PSD tem plano para a economia, o governo espera por milagres

O programa do PSD tem como foco principal as empresas e o investimento privado, enquanto a atuação do governo tem privilegiado, mais uma vez, o Estado, a máquina pública e o investimento público.

Esta semana, o PSD apresentou o seu programa de recuperação económica. Como dissemos logo no início da pandemia, em meados de março, teríamos propostas para a emergência económica no início de abril. No dia 4 de abril, apresentámos medidas relativas à liquidez e crédito das empresas e ao rendimento das famílias. Medidas como a simplificação do lay-off, aumento do limite das linhas de crédito, o lay-off para os sócios gerentes, o pagamento pelo Estado das dívidas a fornecedores, alterações no regime de moratórias, entre um conjunto de 15 medidas.

Também em março dissemos que, depois de passar a fase de confinamento, seria visível o enorme impacto económico desta crise. A recessão em 2020 será de uma magnitude como nunca tivemos. E dissemos que em junho divulgaríamos um programa de recuperação económica. Sendo a resposta Europeia crítica, o PSD irá apresentar, depois de aprovada essa resposta (ou seja, provavelmente em setembro), o seu programa estratégico para Portugal.

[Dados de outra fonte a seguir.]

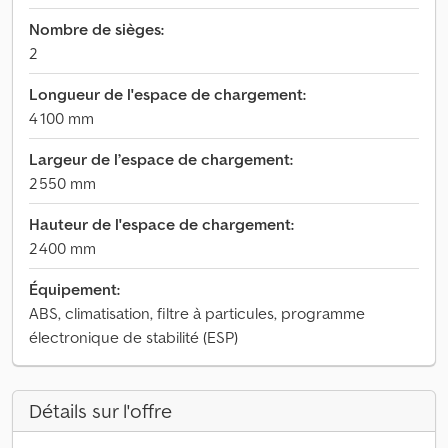
Nombre de sièges:
2
Longueur de l'espace de chargement:
4 100 mm
Largeur de l’espace de chargement:
2 550 mm
Hauteur de l'espace de chargement:
2 400 mm
Équipement:
ABS, climatisation, filtre à particules, programme
électronique de stabilité (ESP)
Détails sur l'offre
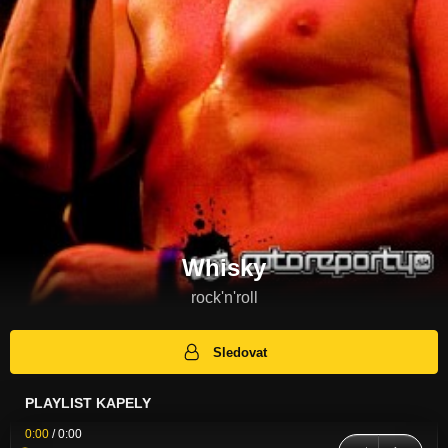
Whisky
rock'n'roll
Sledovat
PLAYLIST KAPELY
0:00
/
0:00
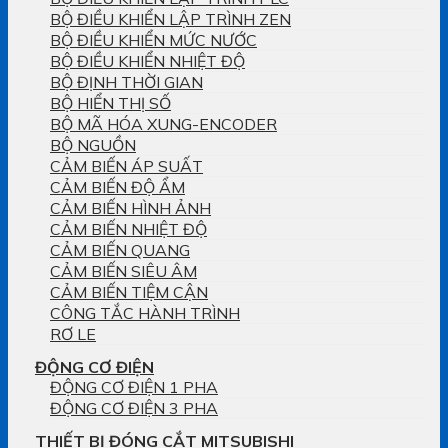
BỘ ĐIỀU KHIỂN LẬP TRÌNH ZEN
BỘ ĐIỀU KHIỂN MỨC NƯỚC
BỘ ĐIỀU KHIỂN NHIỆT ĐỘ
BỘ ĐỊNH THỜI GIAN
BỘ HIỂN THỊ SỐ
BỘ MÃ HÓA XUNG-ENCODER
BỘ NGUỒN
CẢM BIẾN ÁP SUẤT
CẢM BIẾN ĐỘ ẨM
CẢM BIẾN HÌNH ẢNH
CẢM BIẾN NHIỆT ĐỘ
CẢM BIẾN QUANG
CẢM BIẾN SIÊU ÂM
CẢM BIẾN TIỆM CẬN
CÔNG TẮC HÀNH TRÌNH
RƠ LE
ĐỘNG CƠ ĐIỆN
ĐỘNG CƠ ĐIỆN 1 PHA
ĐỘNG CƠ ĐIỆN 3 PHA
THIẾT BỊ ĐÓNG CẮT MITSUBISHI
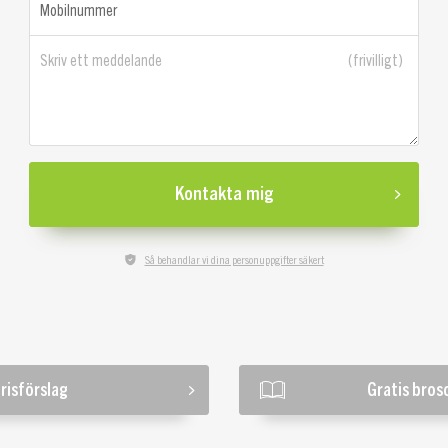
Mobilnummer
Skriv ett meddelande
Kontakta mig
Så behandlar vi dina personuppgifter säkert
risförslag
Gratis bros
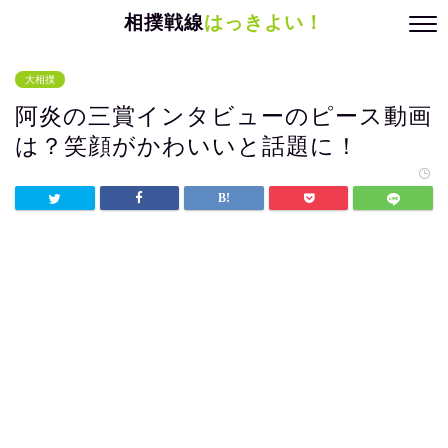
相撲戦線
はっきよい！
大相撲
阿炎の三賞インタビューのピース動画
は？笑顔がかわいいと話題に！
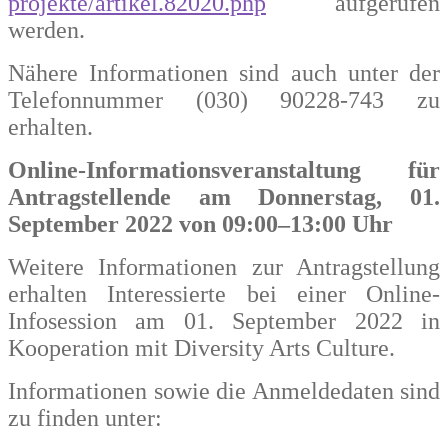
projekte/artikel.82020.php
aufgerufen
werden.
Nähere Informationen sind auch unter der
Telefonnummer (030) 90228-743 zu
erhalten.
Online-Informationsveranstaltung für
Antragstellende am Donnerstag, 01.
September 2022 von 09:00–13:00 Uhr
Weitere Informationen zur Antragstellung
erhalten Interessierte bei einer Online-
Infosession am 01. September 2022 in
Kooperation mit Diversity Arts Culture.
Informationen sowie die Anmeldedaten sind
zu finden unter:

Assim, como prometido, na passada quarta-feira, dia 3 de junho, apresentámos o nosso programa de recuperação da economia (na semana anterior tínhamos apresentado o programa de emergência social). Como fui referindo aqui nas últimas semanas, trata-se de um programa cujas prioridades são as empresas, o investimento privado e as exportações.

Ao contrário do que referem os planos económicos que foram produzidos em Portugal nas últimas décadas, o nosso programa não tem uma panóplia de objetivos estratégicos. Creio que isso é um dos problemas e um dos erros clássicos dos planos económicos e dos programas eleitorais em Portugal: têm sempre muitos objetivos estratégicos. Tudo é estratégico, o que significa que depois, na prática, nada é estratégico.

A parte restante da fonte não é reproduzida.